Innovative Encryption Solutions to Help Prevent Side Channel Attacks

Encryption is an essential element of effective cybersecurity and data protection. Only systems or individuals with the correct encryption keys are able to decipher and view the encrypted data. Of course, attackers know that too—which is why they work diligently to find ways to steal secret encryption keys and digital identities. Side channel attacks (SCA) are a creative way for hackers to try and capture keys and break encryption, but two potential new solutions from Intel are designed to raise the bar and show promise to help prevent these attacks from succeeding.

Secure public key encryption is essential for maintaining the integrity of key exchange and digital signatures and maintaining the efficacy and viability of encryption. The length and complexity of the keys offer protection against most brute force or other cracking attempts, but increasingly attackers are working to leverage side channel attacks to undermine encryption. Secure public key encryption is part of the foundation of online security, so it is crucial to take steps to protect it. Intel’s researchers recognize the importance of collaborating within the cybersecurity community to continuously investigate new ways to address these attacks and help protect users from potential vulnerabilities.

Side Channel Attacks

If an attacker can get the keys used for encryption, they can gain access to the system or data. Getting the keys directly would be great, but most organizations are vigilant about safeguarding encryption keys. Cyber criminals work diligently to come up with innovative solutions when they need to, though, and for that reason may look to side channel attacks as an alternative strategy to attempt to access secret information.

The challenge is that side channels are intrinsic to any system, and do not represent flaws or vulnerabilities—a “side channel” is simply a strategy to observe and infer information from normal operations. Thus, a physical side channel attack essentially attempts to outflank security measures by using information gained regarding the implementation of an encryption system, rather than trying to directly attack the encryption algorithm itself. Observable factors of the encryption system may provide useful insight that can help enable an attacker to compromise the encryption. Information that seems innocuous like timing information, power consumption, electromagnetic activity, and sound reveal clues that can be exploited to crack the encryption.

More Resilient Encryption

As attackers come up with more clever ways to gather information to break encryption, vendors need to develop innovative ways to make it more challenging and make the encryption more resilient to those attacks. As a part of its effort to promote transparency and information sharing within the security community, Intel recently published two papers about encryption and resilience against electromagnetic-emission side-channel attacks / verifying digital signatures (attestation). One paper describes a side channel attack resistant crypto processor for secure RSA encryption, and the other describes a side channel attack resistant AES engine. Both solutions are designed to further raise the bar for protecting the security and integrity of encryption.
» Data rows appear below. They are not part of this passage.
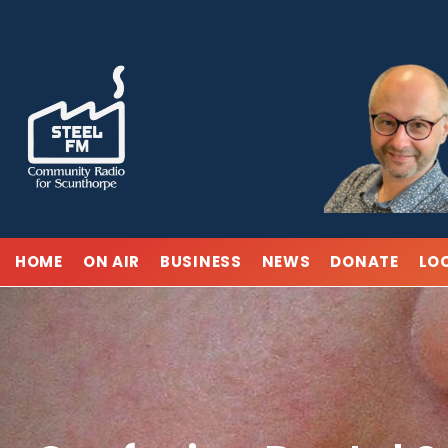
Skip
to
content
HOME
ON AIR
BUSINESS
NEWS
DONATE
LO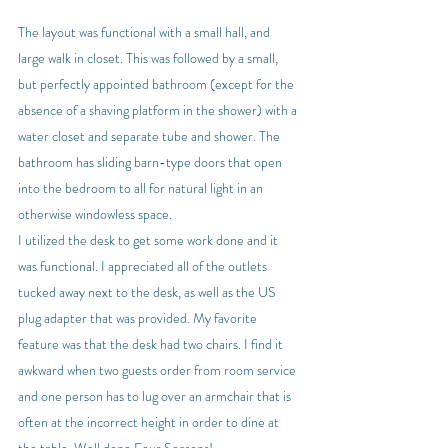
The layout was functional with a small hall, and 
large walk in closet. This was followed by a small, 
but perfectly appointed bathroom (except for the 
absence of a shaving platform in the shower) with a 
water closet and separate tube and shower. The 
bathroom has sliding barn-type doors that open 
into the bedroom to all for natural light in an 
otherwise windowless space.
I utilized the desk to get some work done and it 
was functional. I appreciated all of the outlets 
tucked away next to the desk, as well as the US 
plug adapter that was provided. My favorite 
feature was that the desk had two chairs. I find it 
awkward when two guests order from room service 
and one person has to lug over an armchair that is 
often at the incorrect height in order to dine at 
the table. Well done Four Seasons!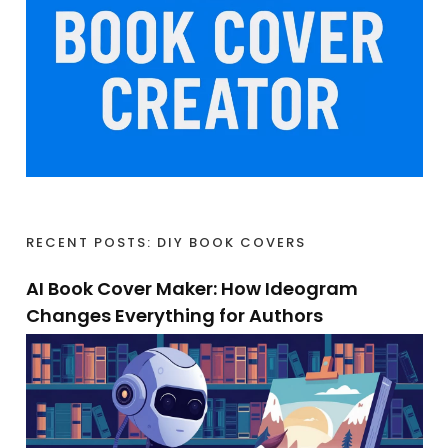
RECENT POSTS: DIY BOOK COVERS
AI Book Cover Maker: How Ideogram
Changes Everything for Authors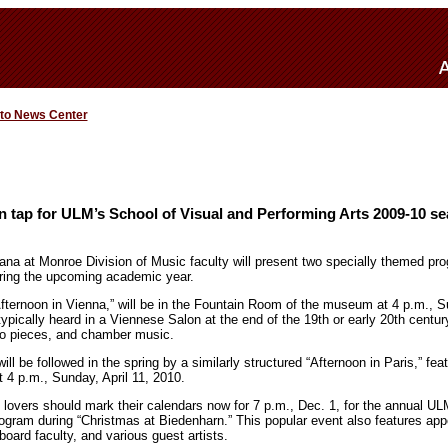
 to News Center
 tap for ULM’s School of Visual and Performing Arts 2009-10 s
iana at Monroe Division of Music faculty will present two specially themed pr
ing the upcoming academic year.
Afternoon in Vienna,” will be in the Fountain Room of the museum at 4 p.m., S
typically heard in a Viennese Salon at the end of the 19th or early 20th centu
no pieces, and chamber music.
l be followed in the spring by a similarly structured “Afternoon in Paris,” feat
 4 p.m., Sunday, April 11, 2010.
c lovers should mark their calendars now for 7 p.m., Dec. 1, for the annual 
gram during “Christmas at Biedenharn.” This popular event also features a
oard faculty, and various guest artists.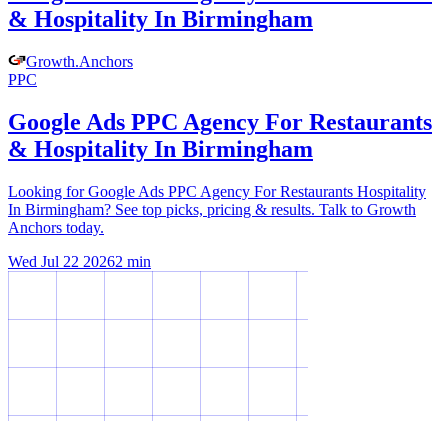
& Hospitality In Birmingham
Growth
.
Anchors
PPC
Google Ads PPC Agency For Restaurants
& Hospitality In Birmingham
Looking for Google Ads PPC Agency For Restaurants Hospitality
In Birmingham? See top picks, pricing & results. Talk to Growth
Anchors today.
Wed Jul 22 2026
2
min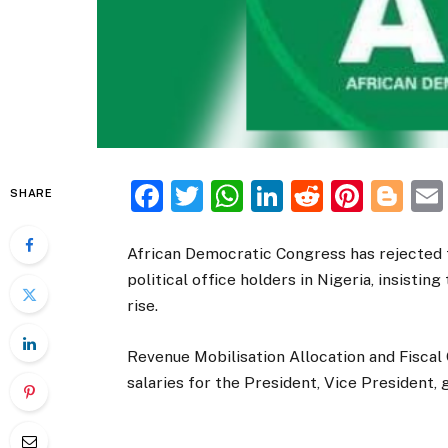
Facebook
Twitter
WhatsApp
LinkedIn
Reddit
Pinte
Bl
SHARE
African Democratic Congress has rejected t
political office holders in Nigeria, insisting
rise.
Revenue Mobilisation Allocation and Fisca
salaries for the President, Vice President, 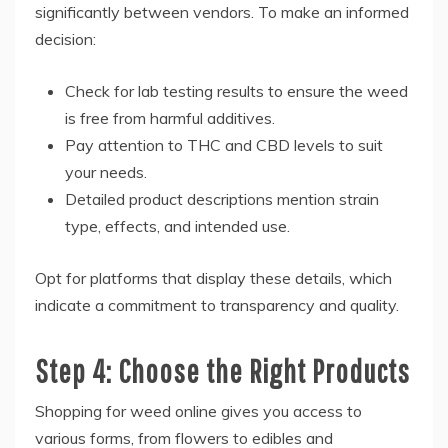
significantly between vendors. To make an informed
decision:
Check for lab testing results to ensure the weed
is free from harmful additives.
Pay attention to THC and CBD levels to suit
your needs.
Detailed product descriptions mention strain
type, effects, and intended use.
Opt for platforms that display these details, which
indicate a commitment to transparency and quality.
Step 4: Choose the Right Products
Shopping for weed online gives you access to
various forms, from flowers to edibles and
SCA Resistant Crypto Processor for Secure RSA Encryption

Conventional RSA encryption implementations may be vulnerable to power and electromagnetic (EM) side channel attacks, and traditional countermeasures may not be fully effective. Intel’s paper presents a SCA resistant approach that uses exponent timing randomization, exponent magnitude randomization, register file address space randomization. The result is lower means-separation in current/EM trace magnitudes, which is intended to reduce the accuracy of a side-channel attack to essentially a random guess.

SCA Resistant AES Engine

AES is one of the most popular encryption algorithms in use today. It is commonly used to encrypt data on hard drives, as well as applications and across the internet. It is imperative that the AES encryption key is not leaked. The more data an attacker can gather, the more powerful an attack will be and the greater the chances of breaking the encryption and compromising the system or data.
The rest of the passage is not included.